Tuesday, 15 July 2025

Committee on Budgetary Oversight

Quarterly Economic Commentary: Economic and Social Research Institute

2:00 am

Dr. Conor O'Toole:

Yes. It is clear from the research we have done in the NDP review and which colleagues in the Central Bank did at the end of last year that it is a major challenge with the resources available in the economy to double our housing output. We are doing approximately 30,000 right now and we want to get up to more than 50,000 units per annum. That is a major capacity challenge, for both the labour inputs and how we produce them. There will have to be a range or basket of measures that will help contribute to that. One is the standardisation of the modern methods of construction. The more we can adopt these pro-productivity-type production processes and the more units we can get per unit-labour input, the better it is going to be. We will be on a much clearer path to achieving the targets.

There are other industry-specific issues which have also been raised, such as the scale within the sector. There are many smaller firms in the Irish construction sector and in a sense, because of their size, they do not have economies to scale. This means their labour productivity and general productivity cannot rise as much as larger firms, which can get those economies to scale. Having larger firms, especially if we can attract some foreign construction firms into the economy, to help with both infrastructure and housing can be a positive.
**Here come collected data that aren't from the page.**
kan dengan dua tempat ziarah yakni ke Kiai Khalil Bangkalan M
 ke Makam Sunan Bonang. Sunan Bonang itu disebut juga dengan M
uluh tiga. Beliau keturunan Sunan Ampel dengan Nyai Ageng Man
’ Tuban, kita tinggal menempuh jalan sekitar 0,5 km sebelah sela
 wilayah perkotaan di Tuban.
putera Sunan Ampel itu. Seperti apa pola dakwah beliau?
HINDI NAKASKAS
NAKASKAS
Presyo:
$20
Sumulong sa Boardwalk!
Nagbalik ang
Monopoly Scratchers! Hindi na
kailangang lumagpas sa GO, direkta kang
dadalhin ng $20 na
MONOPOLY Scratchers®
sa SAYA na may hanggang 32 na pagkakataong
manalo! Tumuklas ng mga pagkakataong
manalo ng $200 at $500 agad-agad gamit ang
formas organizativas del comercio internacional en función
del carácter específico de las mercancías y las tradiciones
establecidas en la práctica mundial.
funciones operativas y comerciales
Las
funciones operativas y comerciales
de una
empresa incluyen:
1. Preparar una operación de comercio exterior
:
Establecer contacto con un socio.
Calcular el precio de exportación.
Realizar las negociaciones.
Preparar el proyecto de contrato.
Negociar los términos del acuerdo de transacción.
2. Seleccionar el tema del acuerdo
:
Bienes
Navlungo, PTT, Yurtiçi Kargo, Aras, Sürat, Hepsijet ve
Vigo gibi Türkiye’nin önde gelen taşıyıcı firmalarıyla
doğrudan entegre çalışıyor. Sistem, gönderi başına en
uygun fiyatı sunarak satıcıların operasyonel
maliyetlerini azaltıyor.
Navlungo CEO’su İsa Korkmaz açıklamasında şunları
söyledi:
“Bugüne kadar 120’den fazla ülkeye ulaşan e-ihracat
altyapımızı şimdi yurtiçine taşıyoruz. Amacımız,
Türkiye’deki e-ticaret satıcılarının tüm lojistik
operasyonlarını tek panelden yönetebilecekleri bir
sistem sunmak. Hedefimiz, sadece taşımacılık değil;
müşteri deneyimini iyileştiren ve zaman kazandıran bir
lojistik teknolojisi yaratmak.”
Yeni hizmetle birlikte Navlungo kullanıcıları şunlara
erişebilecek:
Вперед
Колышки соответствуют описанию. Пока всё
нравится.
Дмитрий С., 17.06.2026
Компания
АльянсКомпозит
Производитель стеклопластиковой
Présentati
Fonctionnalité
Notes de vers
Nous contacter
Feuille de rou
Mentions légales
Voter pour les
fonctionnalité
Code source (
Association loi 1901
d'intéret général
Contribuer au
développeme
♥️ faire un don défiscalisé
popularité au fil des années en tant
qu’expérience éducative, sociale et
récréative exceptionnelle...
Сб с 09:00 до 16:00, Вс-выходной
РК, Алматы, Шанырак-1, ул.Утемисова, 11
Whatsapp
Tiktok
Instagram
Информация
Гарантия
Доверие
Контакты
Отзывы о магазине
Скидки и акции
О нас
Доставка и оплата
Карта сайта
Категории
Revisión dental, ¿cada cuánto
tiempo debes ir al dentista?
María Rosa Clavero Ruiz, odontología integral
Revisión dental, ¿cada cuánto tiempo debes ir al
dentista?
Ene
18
On the labour shortage, I have not done any specific research into visa programmes like that but if we have a specific deficit in a particular skill set in that market and there is a challenge to finding that domestically, we have to find that labour somewhere because we need to produce these houses. I do not have any specifics on that but certainly, policies that would bring the right type of labour into the economy would be welcomed from a construction output perspective.